Sparse representation and compressed sensing: eOMP maximizes residual reduction and achieves sparser decompositions in coding tasks while improving recovery rates on Gaussian ensembles (Xue et al., 2015).
Statistical inference: PLR decomposition enables unconstrained optimization for CPCA and robust estimation of common orthogonal matrices under heavy-tailed distributions (Bagnato et al., 2019).
Networked and distributed learning: DRFGT and EF-Landing facilitate decentralized learning on the Stiefel manifold at scale, with practical efficacy demonstrated for block-wise PCA and deep-network layer orthogonality (Sun et al., 2024, Song et al., 3 Jun 2025).
Nonconvex–concave and minimax problems: Retraction-free exact penalty methods extend to nonsmooth and dual adaptive scenarios, preserving feasibility asymptotically and supporting efficient primal-dual updates (Aybat et al., 24 Oct 2025).

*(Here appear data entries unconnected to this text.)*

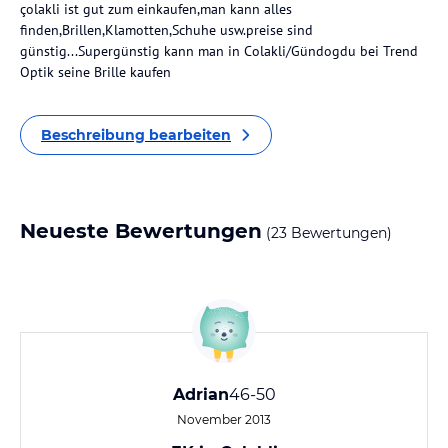
çolakli ist gut zum einkaufen,man kann alles
finden,Brillen,Klamotten,Schuhe usw.preise sind
günstig...Supergünstig kann man in Colakli/Gündogdu bei Trend
Optik seine Brille kaufen
Beschreibung bearbeiten
Neueste Bewertungen
(23 Bewertungen)
Adrian
46-50
November 2013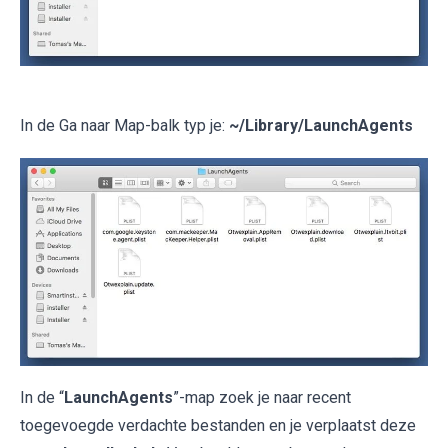
In de Ga naar Map-balk typ je:
~/Library/LaunchAgents
In de “
LaunchAgents
”-map zoek je naar recent
toegevoegde verdachte bestanden en je verplaatst deze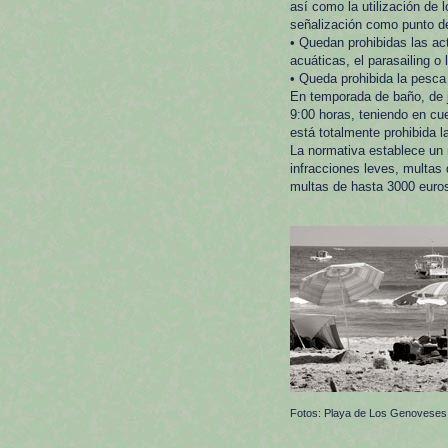
así como la utilización de
señalización como punto d
• Quedan prohibidas las ac
acuáticas, el parasailing o
• Queda prohibida la pesca 
En temporada de baño, de j
9:00 horas, teniendo en c
está totalmente prohibida l
La normativa establece un 
infracciones leves, multas
multas de hasta 3000 euros
Fotos: Playa de Los Genoveses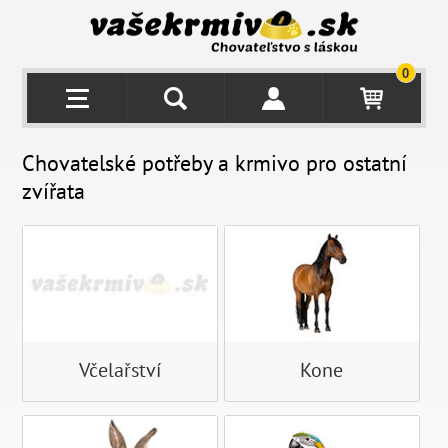
0
Chovatelské potřeby a krmivo pro ostatní
zvířata
Včelařství
Kone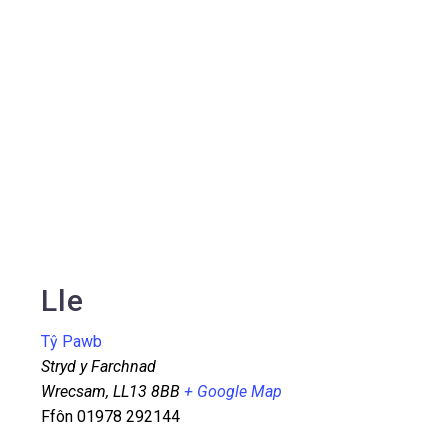
Lle
Tŷ Pawb
Stryd y Farchnad
Wrecsam
,
LL13 8BB
+ Google Map
Ffôn
01978 292144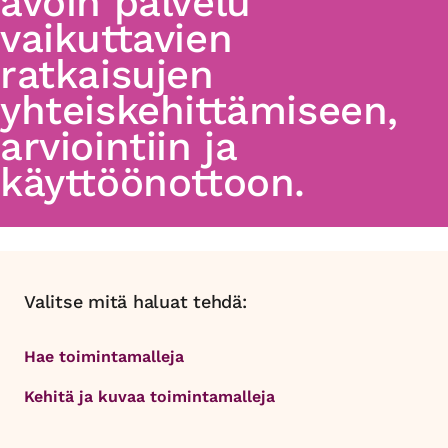
avoin palvelu
vaikuttavien
ratkaisujen
yhteiskehittämiseen,
arviointiin ja
käyttöönottoon.
Valitse mitä haluat tehdä:
Hae toimintamalleja
Kehitä ja kuvaa toimintamalleja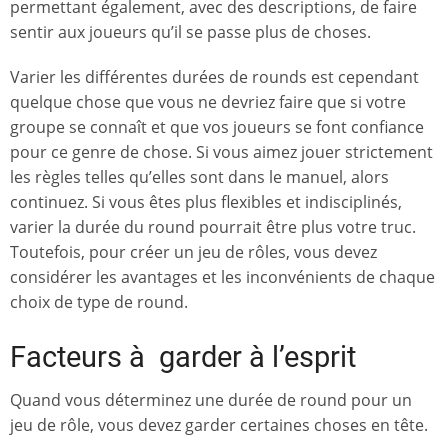
permettant également, avec des descriptions, de faire
sentir aux joueurs qu’il se passe plus de choses.
Varier les différentes durées de rounds est cependant
quelque chose que vous ne devriez faire que si votre
groupe se connaît et que vos joueurs se font confiance
pour ce genre de chose. Si vous aimez jouer strictement
les règles telles qu’elles sont dans le manuel, alors
continuez. Si vous êtes plus flexibles et indisciplinés,
varier la durée du round pourrait être plus votre truc.
Toutefois, pour créer un jeu de rôles, vous devez
considérer les avantages et les inconvénients de chaque
choix de type de round.
Facteurs à garder à l’esprit
Quand vous déterminez une durée de round pour un
jeu de rôle, vous devez garder certaines choses en tête.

Tensor and latent variable models: Givens rotation frameworks yield scalable methods for sparse PCA and high-dimensional tensor decomposition, with provably optimal stationary points (Shalit et al., 2013).
Kohn–Sham DFT and nonlinear PDEs: Component-wise splitting and space-time saddle dynamics schemes ensure exact preservation of physical constraints (e.g., orbital orthonormality, Morse index) while supporting fast iterative solvers for electronic structure and multiple-solution search in semilinear elliptic problems (Wang et al., 2023, Zhang et al., 13 Jan 2026).

A plausible implication is that as optimization scales and hardware architectures trend toward massive parallelization, retraction-free methods will increasingly supplant classical manifold algorithms for structured matrix constraints, particularly in domains where computational and communication load are limiting.